Прослеживается общая установка на содержание задач, близкое к опыту школьника (частотность школьной темы, обилие персонажей-детей), происходит конструирование прототипического образа школьника. В связи с персонажами-взрослыми в учебнике безусловно доминирует тема труда, причем практически отсутствуют номинации, предполагающие высокий уровень образования или высокий социальный статус. Взрослые в учебнике — рядовые трудящиеся советского государства.
Другие прототипические черты социальной реальности, прослеживаемые по отбору персонажей, — преимущественное значение нуклеарной семьи (отраженное в употреблении терминов родства), преобладание повседневных, демократических способов перемещения в пространстве (велосипед, мотоцикл, пеший туризм), персонажи не летают самолетами и не ездят на поездах.
Под сочетаемостью в данном контексте следует понимать совместное употребление разных номинаций персонажей в рамках одной задачи (при этом количество словоупотреблений не имеет значения, важен только факт «соседства» двух персонажей в сюжете одной задачи). Сочетаемость также может быть охарактеризована в частотном отношении — по числу задач в корпусе, в которых данные персонажи присутствуют одновременно.
Задачи, в которых встречаются две и более разных номинаций персонажей, в нашем материале составляют 58% (147 из 251). В качестве общей тенденции сочетаемости персонажей в рамках одной задачи можно сформулировать тенденцию к симметрии персонажей: так, в задачах преимущественно встречаются мальчики с мальчиками, девочки с девочками, дети с детьми, а взрослые со взрослыми.

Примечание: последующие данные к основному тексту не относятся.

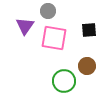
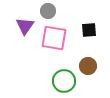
brown circle: moved 1 px right
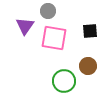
black square: moved 1 px right, 1 px down
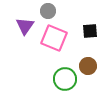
pink square: rotated 12 degrees clockwise
green circle: moved 1 px right, 2 px up
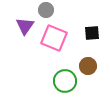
gray circle: moved 2 px left, 1 px up
black square: moved 2 px right, 2 px down
green circle: moved 2 px down
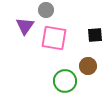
black square: moved 3 px right, 2 px down
pink square: rotated 12 degrees counterclockwise
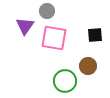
gray circle: moved 1 px right, 1 px down
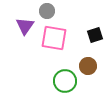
black square: rotated 14 degrees counterclockwise
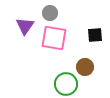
gray circle: moved 3 px right, 2 px down
black square: rotated 14 degrees clockwise
brown circle: moved 3 px left, 1 px down
green circle: moved 1 px right, 3 px down
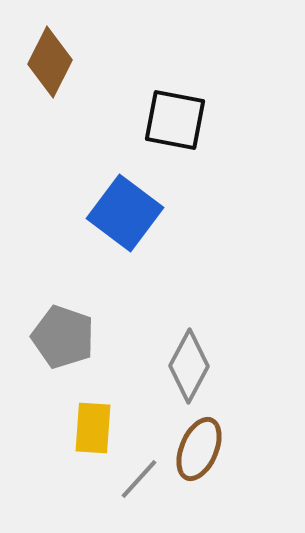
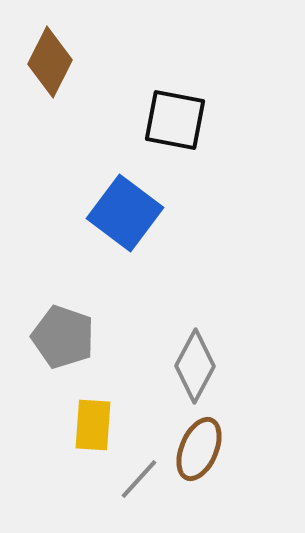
gray diamond: moved 6 px right
yellow rectangle: moved 3 px up
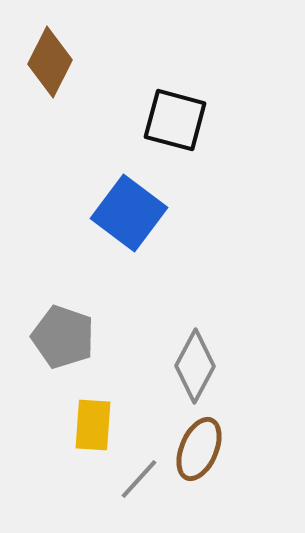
black square: rotated 4 degrees clockwise
blue square: moved 4 px right
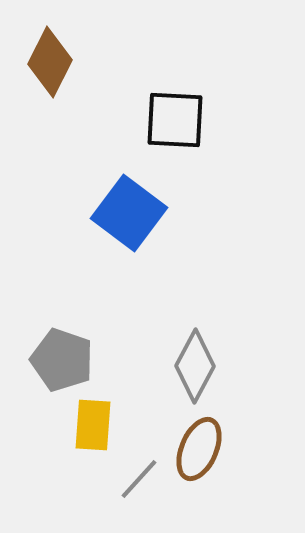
black square: rotated 12 degrees counterclockwise
gray pentagon: moved 1 px left, 23 px down
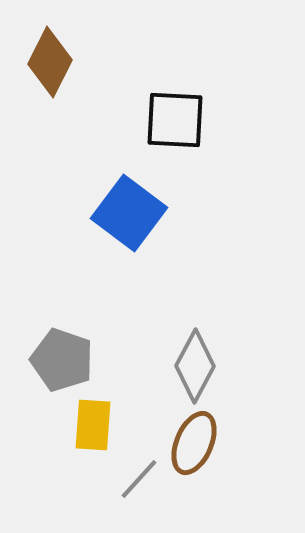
brown ellipse: moved 5 px left, 6 px up
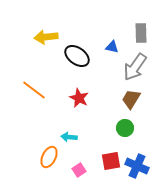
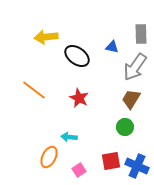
gray rectangle: moved 1 px down
green circle: moved 1 px up
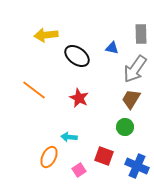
yellow arrow: moved 2 px up
blue triangle: moved 1 px down
gray arrow: moved 2 px down
red square: moved 7 px left, 5 px up; rotated 30 degrees clockwise
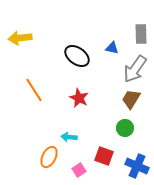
yellow arrow: moved 26 px left, 3 px down
orange line: rotated 20 degrees clockwise
green circle: moved 1 px down
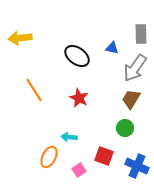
gray arrow: moved 1 px up
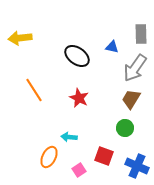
blue triangle: moved 1 px up
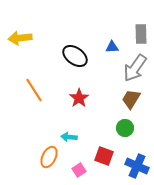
blue triangle: rotated 16 degrees counterclockwise
black ellipse: moved 2 px left
red star: rotated 12 degrees clockwise
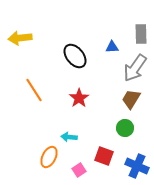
black ellipse: rotated 15 degrees clockwise
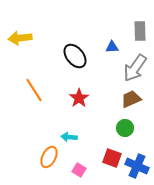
gray rectangle: moved 1 px left, 3 px up
brown trapezoid: rotated 35 degrees clockwise
red square: moved 8 px right, 2 px down
pink square: rotated 24 degrees counterclockwise
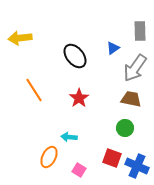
blue triangle: moved 1 px right, 1 px down; rotated 32 degrees counterclockwise
brown trapezoid: rotated 35 degrees clockwise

Таким образом, довольно последовательно соблюдается однородность и равноправие (симметрия) персонажей внутри задачи. Прагматически это поддерживается условностью употребляемых реалий, «прикрывающих» абстрактные переменные в формальной модели, лежащей в основании задачи. Однако на уровне целого учебника симметрия персонажей в отдельных задачах приводит к образованию изолированных друг от друга классов персонажей, различающихся способом номинации, то есть к изоляции взрослых и детей, мальчиков и девочек, рабочих и туристов, людей и животных в прототипическом пространстве учебника.
Вместо заключения
Последовательный анализ всех задач позднесоветского учебника математики показал, что в их реальном содержании не преобладают официально-идеологические компоненты и что оно не является при этом совершенно абстрактным и не несущим культурной информации. В целом содержательная сторона учебника ориентирована на советскую повседневность и именно из нее черпает большую часть своих реалий. Однако это представление повседневности в учебнике тем не менее избирательное — хотя рассмотренное мной издание вышло в 1984 году, в нем нет таких важнейших деталей исторического контекста и повседневной жизни того времени, как олимпиада, газированная вода, и других деталей, столь существенных, например, в воспоминаниях людей, выросших в это время[10].
Учебник представляет действительность, «профильтрованную» всеми официальными фильтрами советского дискурса, обращенного к детям. Именно эти учебные тексты были для советского ребенка той учебной средой, которая во многом формировала их горизонты ожиданий относительно взрослых текстов, создавая в конечном итоге представление ребенка об официальном дискурсе.